We – at the Smoke BBQ Cafe of Enfield – smoke the meat because we love to eat it that way. We were smoking our own kielbasa since 2009. Then we added the Easter Ham, our own Pastrami for our grinders – you tried them on the Taste of Enfield where we won the Best food in show 3 times. It was only a logical step to add pulled pork, chicken, brisket to our menu – and last one, burnt ends and ribs.

But why we – as humans – smoke the meat? Nowadays we smoke meat (and fish, cheese, sometimes baked beans or mac and cheese, spices like paprika or salt…) for the flavor. But back in the time smoking was used to preserve food – before salt, before the terrible chemicals that they are using now, before pickling and fermenting – first was the smoking. Ever since we started cooking on the fire, someone thought of just lifting the meat a little bit and leaving it there to dry out in the smoke, preserving it that way for months.

Smoking in the way we do it now, the so-called barbecue, BBQ, low and slow, was not invented in the southern United States. It might have been perfected there, but it was first invented by the nomadic tribes of Northern and Central Europe, where, due to the cold climate, burning fires was used for both heat and cooking. Non-stop wandering tribes found that smoking was a very practical method of preserving food. The water inside the meat was a problem and it ruined everything.

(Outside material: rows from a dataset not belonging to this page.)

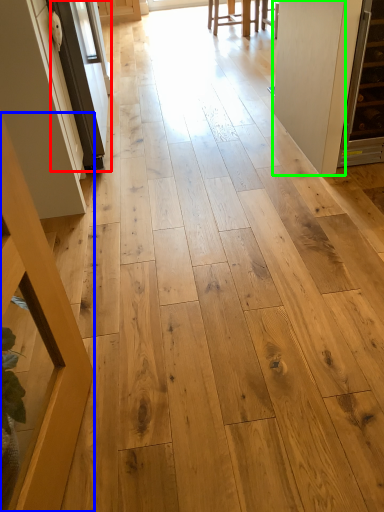 Question: Which object is positioned farthest from screen door (highlighted by a red box)? Select from furniture (highlighted by a blue box) and door (highlighted by a green box).

Choices:
 (A) furniture
 (B) door

Answer: (A) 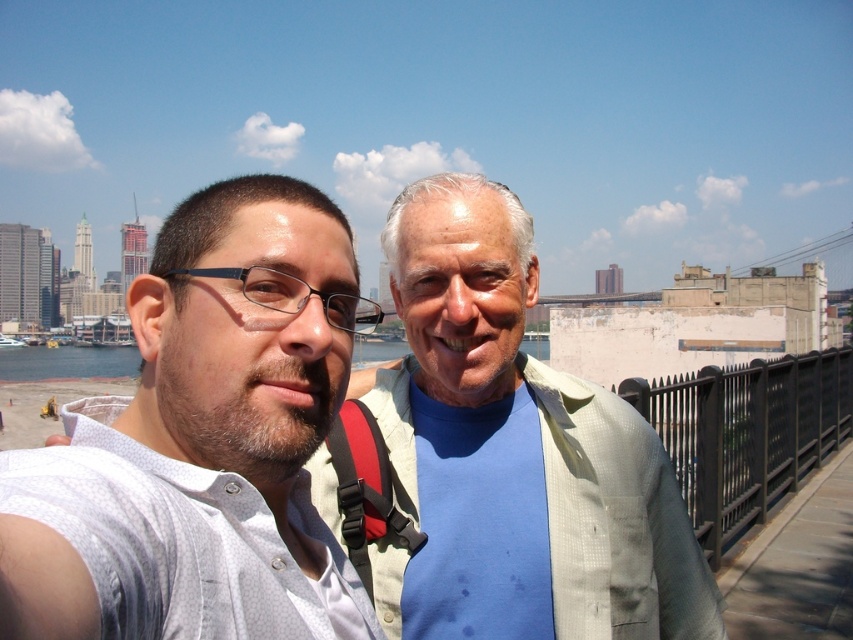 You are a photographer trying to capture a clear photo of both the white textured shirt at center and the light beige shirt at center. Since they are close together, you need to know their arrangement. Which shirt is on the left side when looking at the image?

The white textured shirt at center is positioned on the left side of the light beige shirt at center.

You are a photographer trying to capture a photo of the white textured shirt at center and the clear blue water at center. Since both are in the same scene, can you focus on both objects at the same time?

The white textured shirt at center is in front of clear blue water at center, so focusing on both at the same time may be challenging because the shirt is closer to the camera than the water.

You are a photographer trying to capture a landscape photo of the clear blue water at center and the light beige shirt at center. Since both are in the center, how can you position them to avoid overlapping in your shot?

The light beige shirt at center is to the right of clear blue water at center, so you can position the camera slightly to the left of the light beige shirt at center to ensure both are visible without overlapping. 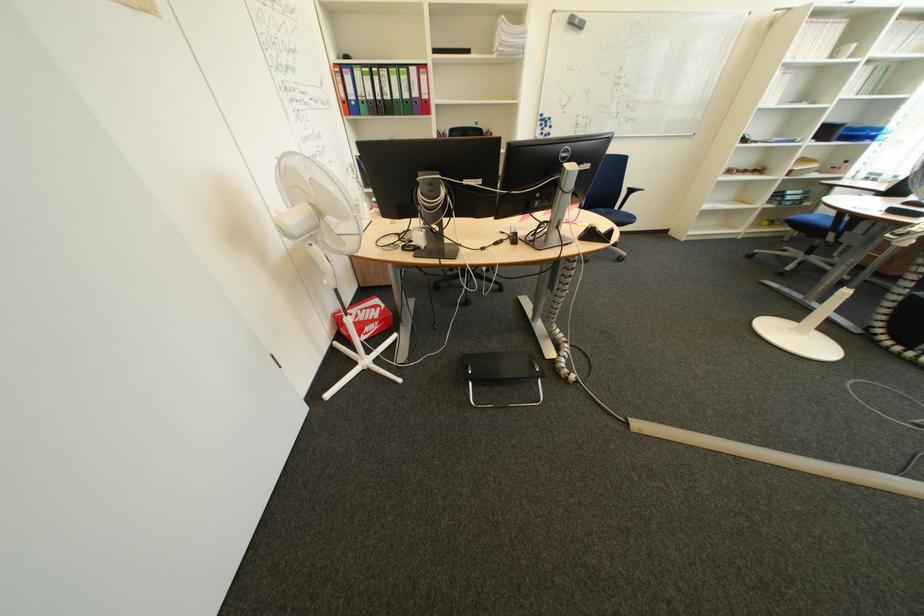 At what (x,y) coordinates should I click in order to perform the action: click on blue binder finger hole. Please return your answer as a coordinate pair (x, y). Looking at the image, I should click on (502, 371). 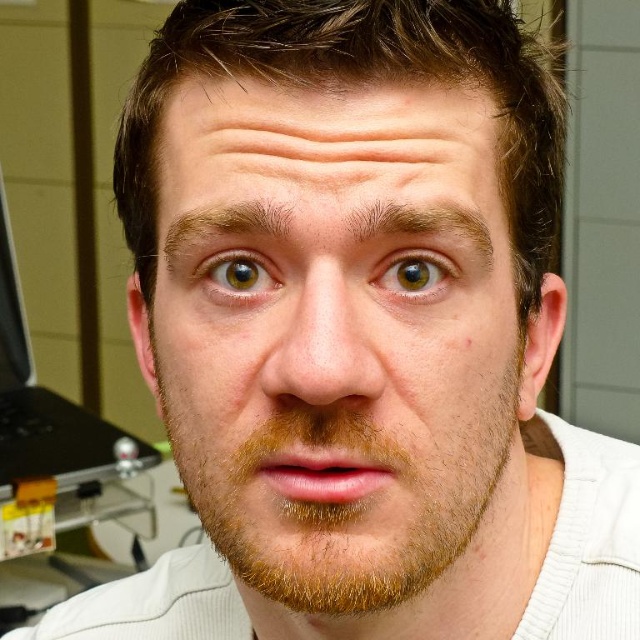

Dried meat lasted longer. Our grandparents added these facts together and came to the conclusion that smoking not only preserves food, but also improves its taste and smell.

It is very difficult to improve the simple, but practical construction of the 15th-century smokehouse. They were altogether square chambers, with a steep pyramid roof. In the attic there were beams with hooks on which meat was hung. There were no windows, only doors, and they protected the product from animals and thieves. Their dimensions were different – from 3 to 20 square feet and about 9′ high. There was a hearth inside the chamber, sometimes straight on the ground and it was lit every morning.

Nobody was worried about how it went out and in truth, in the case of cold smoking such breaks are even recommended.

It can be said that they smoked according to all the correct rules that apply today. The smoke kicked for long time, smoked meats were suspended in another part of the chamber where they hung sometimes and for two years being still smoked, although the smoke was weaker now.

So the chamber was also a granary at the same time.

The same way was used in eighteenth-century colonial America, where in Virginia in winter there were so many smoking smokehouses on the horizon that they looked like a series of steam locomotives that poured smoke 24 hours a day.

In some German homes, the chimney was also a smokehouse. Downstairs, a wood-burning stove was burning, and on the upper floors it was mounted to the chimney door, looking like an elevator entrance. Opening the door hung meat for smoking and smoking downstairs could cook, heat the house and smoke at the same time.